We used geocoded addresses to assign community variables. Most addresses (88%) were geocoded to the street address; otherwise, we assigned the zip code centroid. We used the U.S. Census Bureau categorization of urbanized area (50,000 or more people), urban clusters (at least 2500 and less than 50,000 people), or rural areas (persons not in urbanized areas or urban clusters) [35]. We hypothesized that disseminated Lyme disease may be more likely in rural areas, due to higher systemic and individual barriers to health care in rural areas compared to urban areas [36].

Statistical analysis

We first used descriptive analyses to evaluate selected individual, community, and health care variables among Lyme disease cases classified by stage and by manifestation.

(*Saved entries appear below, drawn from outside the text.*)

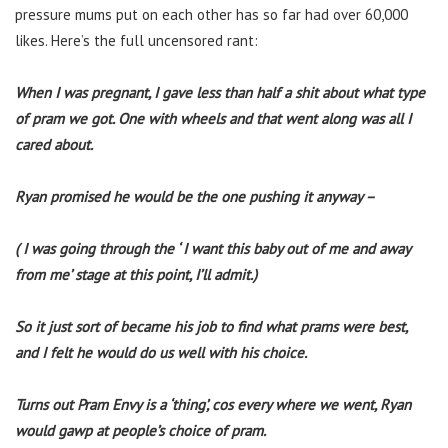
pressure mums put on each other has so far had over 60,000
likes. Here’s the full uncensored rant:
When I was pregnant, I gave less than half a shit about what type
of pram we got. One with wheels and that went along was all I
cared about.
Ryan promised he would be the one pushing it anyway –
( I was going through the ‘ I want this baby out of me and away
from me’ stage at this point, I’ll admit.)
So it just sort of became his job to find what prams were best,
and I felt he would do us well with his choice.
Turns out Pram Envy is a ‘thing’, cos every where we went, Ryan
would gawp at people’s choice of pram.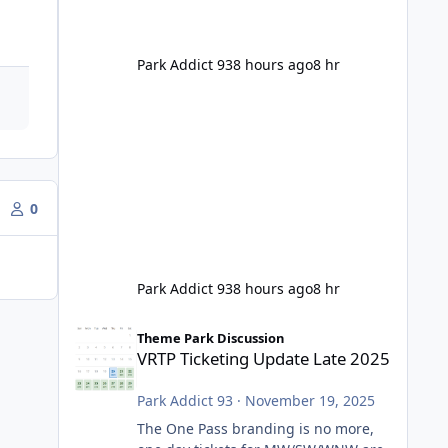
Park Addict 93
8 hours ago
8 hr
0
Park Addict 93
8 hours ago
8 hr
VRTP Ticketing Update Late 2025
Theme Park Discussion
VRTP Ticketing Update Late 2025
Park Addict 93
·
November 19, 2025
The One Pass branding is no more,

We evaluated how these variables differed across classified and unclassified cases, and by data source (e.g., both diagnoses and free text, diagnoses only, or free text only). To identify risk factors for disseminated disease, we conducted a case-only analysis of disseminated stage compared to early stage Lyme disease cases. With multivariable Poisson regression models using generalized estimating equations (GEE) with robust standard errors, we estimated risk ratios (RR) [37] of factors associated with disseminated stage Lyme disease (vs. early stage) and with specific disseminated manifestations (arthritis, neurological manifestations, carditis, secondary erythema migrans, or unspecified “other disseminated” manifestations vs. early stage). All models specified robust standard errors clustered within community (township, borough, or city census tract). Initial models were adjusted for a priori potential confounding variables. Final models included age (< 10, 10 to < 20, 20 to < 30, 30 to < 50, 50 to < 70 [reference], and 70+ years), sex (female, male [reference]), race (non-white, white [reference]), use of Medical Assistance (0% [reference], > 0 to < 50%, and 50–100% of prior observation time), primary care contact (yes, no [reference]), setting of diagnosis (outpatient [reference], urgent care, emergency, inpatient), season of diagnosis (winter, spring, summer [reference], fall), and urban/rural status (urban, urban cluster, or rural area [reference]). In exploratory analyses, we evaluated whether sex, Medical Assistance, or season modified relations between setting of diagnosis and Lyme disease stage by including relevant cross-product terms in separate models, fully adjusted for all covariates. We conducted statistical analyses in Stata (MP, Version 14).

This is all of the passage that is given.